As macrolide resistance in S. pneumoniae is now a global concern with reports of treatment failure in the literature, monotherapy with macrolides is currently not recommended. 7,8

However, studies about the relationship between macrolide-resistant S. pneumoniae and clinical outcomes of patients treated with β-lactams are scarce. According to the study by Cilloniz and colleagues on 643 CAP patients, macrolide-resistant pneumococci are common in CAP, however they do not affect the severity of illness.9 Macrolides should be considered for use, generally as part of a combination regimen, especially for those with severe CAP and sepsis, for their non-antibiotic effects (anti-inflammatory).10


Q4: In Taiwan, what is the current susceptibility profile and effective antimicrobial therapy for macrolide-resistant S. pneumoniae and atypical pathogens in CAP?

The susceptibility of S. pneumoniae is 63.3%, 34.0% and 24.7% to ceftriaxone, cefepime and penicillin, respectively. All S. pneumoniae isolates were found to be susceptible to vancomycin, linezolid and ertapenem. In the fluoroquinolone group of antibiotics, 95.3% and 92.7% of S. pneumoniae isolates were susceptible to moxifloxacin and levofloxacin, respectively. For carbapenems, 49.3% and 63.3% of isolates were not susceptible to meropenem and imipenem, respectively.4 In conclusion, fluoroquinolone is the recommended choice of antimicrobial therapy; followed by vancomycin, linezolid and ertapenem for macrolide-resistant S. pneumoniae and atypical pathogens in CAP.


Q5: What is your diagnostic and treatment strategy for managing pneumonia caused by macrolide-resistant S. pneumoniae and atypical pathogens?
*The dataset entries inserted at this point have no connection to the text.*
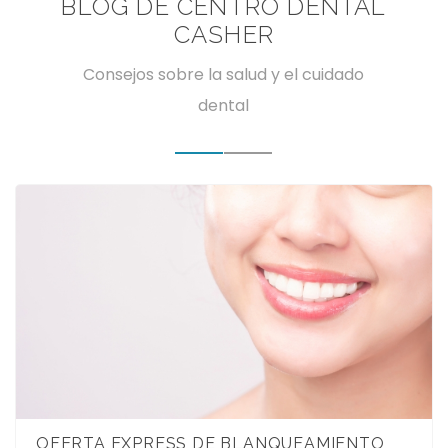
BLOG DE CENTRO DENTAL
CASHER
Consejos sobre la salud y el cuidado
dental
OFERTA EXPRESS DE BLANQUEAMIENTO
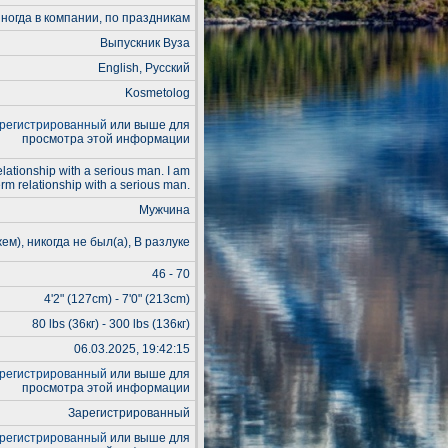
ногда в компании, по праздникам
Выпускник Вуза
English, Русский
Kosmetolog
регистрированный
или выше для
просмотра этой информации
elationship with a serious man. I am
erm relationship with a serious man.
Мужчина
ем), никогда не был(а), В разлуке
46 - 70
4'2" (127cm) - 7'0" (213cm)
80 lbs (36кг) - 300 lbs (136кг)
06.03.2025, 19:42:15
регистрированный
или выше для
просмотра этой информации
Зарегистрированный
регистрированный
или выше для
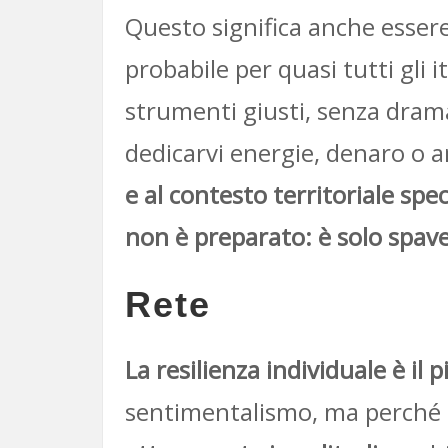
Questo significa anche essere 
probabile per quasi tutti gli i
strumenti giusti, senza dram
dedicarvi energie, denaro o a
e al contesto territoriale spec
non è preparato: è solo spav
Rete
La resilienza individuale è il
sentimentalismo, ma perché l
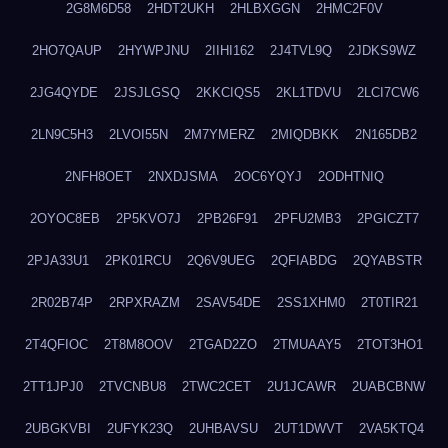
2G8M6D58
2HDT2UKH
2HLBXGGN
2HMC2F0V
2HO7QAUP
2HYWPJNU
2IIHI162
2J4TVL9Q
2JDKS9WZ
2JG4QYDE
2JSJLGSQ
2KKCIQS5
2KL1TDVU
2LCI7CW6
2LN9C5H3
2LVOI55N
2M7YMERZ
2MIQDBKK
2N165DB2
2NFH8OET
2NXDJSMA
2OC6YQYJ
2ODHTNIQ
2OYOC8EB
2P5KVO7J
2PB26F91
2PFU2MB3
2PGICZT7
2PJA33U1
2PK01RCU
2Q6V9UEG
2QFIABDG
2QYABSTR
2R02B74P
2RPXRAZM
2SAV54DE
2SS1XHM0
2T0TIR21
2T4QFIOC
2T8M8OOV
2TGAD2ZO
2TMUAAY5
2TOT3HO1
2TT1JPJ0
2TVCNBU8
2TWC2CET
2U1JCAWR
2UABCBNW
2UBGKVBI
2UFYK23Q
2UHBAVSU
2UT1DWVT
2VA5KTQ4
Firstly, the diagnostic process of CAP is relatively straight forward. Sputum and blood cultures will be collected with atypical pathogen tests for Mycoplasma pneumoniae, Chlamydia pneumoniae and Legionella species. Based on the microbiology results and clinical responses of patients, clinicians may adjust antimicrobial treatment accordingly.

Referring to the local resistance rates and antimicrobial coverage for atypical pathogens in CAP, fluoroquinolones would be a simple treatment of choice for both pathogens based on the susceptibility profiles. If there are concerns on treating macrolide-resistant S. pneumoniae, cephalosporines, vancomycin, linezolid and ertapenem would also be considered.



  1. Chou CC, et al. J Microbiol Immunol Infect 2019;52(1):172-199.
  2. Peto L, et al. Trans R Soc Trop Med Hyg 2014;108:326–337.
  3. Chi H et al. J Formos Med Assoc 2020 Jul 15. doi: 10.1016/j.jfma.2020.07.014 [Epub ahead of print]
  4. Lee MC, et al. J Microbiol Immunol Infect 2020;S1684-1182(20):30004-30009.
  5. Yang TI, et al. J Microbiol Immunol Infect 2019;52(2):329-335.
  6. Safari D, et al. BMC Infect Dis 2014;14:704.
  7. Lynch JP 3rd, Zhanel GG. Semin Respir Crit Care Med 2009;30(2):210-238.
  8. Schroeder MR, Stephens DS. Front Cell Infect Microbiol 2016;6:98.
  9. Cilloniz C, et al. Am J Respir Crit Care Med 2015;191(11):1265-1272.
  10. Niederman MS. Am J Respir Crit Care Med 2015;191(11):1216-1217.